Dumbledore is gay
Catlady (Rita Prince Winston)
catlady at wicca.net
Sun Oct 21 22:20:18 UTC 2007
--- In HPFGU-OTChatter at yahoogroups.com, "sistermagpie"
<sistermagpie at ...> wrote:
> But...can Dumbledore really put up a barrier? He's the same
> as he's always been. It's not like he's suddenly acting differently
> towards you. Isn't it you who have put up a barrier having learned
> this character is gay? Because if he were throwing the barrier up
> he'd have to have done it where he actually existed, inside the
> pages, wouldn't he?
If Dumbledore had put up a barrier between me and him, it would have
been inside the pages as you said. But if Dumbledore *would* have put
up a barrier between me and him *if* we had actually met is a
different question.
To which the answer seems to be, definitely yes, and it has nothing to
do with eros. DH revealed that he put up a barrier between himself and
*everyone*. Even to Harry, a barrier of secrets. Treated Snape like an
employee, not a (prodigal) son or a friend or a colleague. Left
McGonagall entirely in the dark. Even to the reader (this reader), who
had expected him to be a warmer person, to care about the people he
manipulated and got killed, and about the people he was protecting
from Voldemort (the general population of wizards and muggles).
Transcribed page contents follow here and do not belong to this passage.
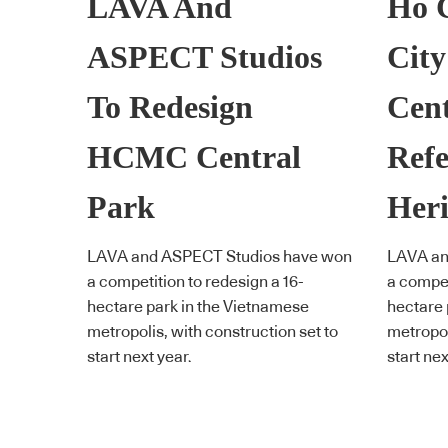
LAVA And
Ho 
ASPECT Studios
City
To Redesign
Cent
HCMC Central
Refe
Park
Heri
LAVA and ASPECT Studios have won
LAVA an
a competition to redesign a 16-
a compet
hectare park in the Vietnamese
hectare 
metropolis, with construction set to
metropol
start next year.
start nex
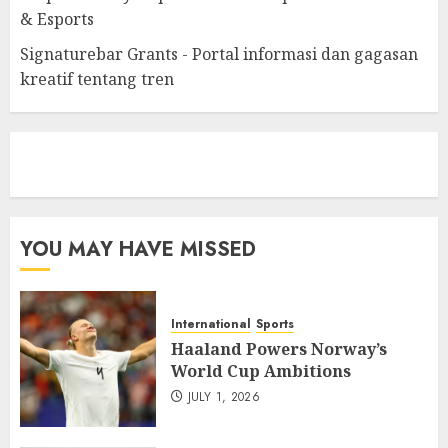
& Esports
Signaturebar Grants - Portal informasi dan gagasan
kreatif tentang tren
eratoto
YOU MAY HAVE MISSED
International
Sports
Haaland Powers Norway’s
World Cup Ambitions
JULY 1, 2026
And it could be that he put up that barrier because of heartbreak, but
his brother claimed that it was his nature, from childhood. If it
*was* his nature from childhood, one would think that Gellaert had
something besides blond good looks and brilliant intelligence in order
to be the only person who broke through before Harry. (And of course
Gellaert did -- each photo of him is described as having a merry,
laughing face, which is how the author indicates his sense of humor.
Isn't having a sense of humor supposed to protect one from megalomania?)
And sexual orientation *could* be relevant, if the reason he put the
barrier up so young was to protect his closet.
And that was all a digression. If Tonks's point was that if he met one
of us listies, he might treat the person differently depending on if
it were a man or a woman. I don't think he would but, give Tonks
credit, it is not stated either way in canon.
In canon, the reader observes him relating to Harry throughout the
series, to Snape in 'The Prince's Tale', a little bit to Slughorn when
hiring him back, and a little bit to Elphias Doge in Doge's own
account -- all males. That doesn't tell us anything about his other
relationships, such as with females. We can imagine them however we
like, except it would be anti-canon to imagine that he told McGonagall
that Snape was serving LV on DD's orders, that Snape had killed DD on
DD's orders, or told her what she was assigned to do as part of the plan.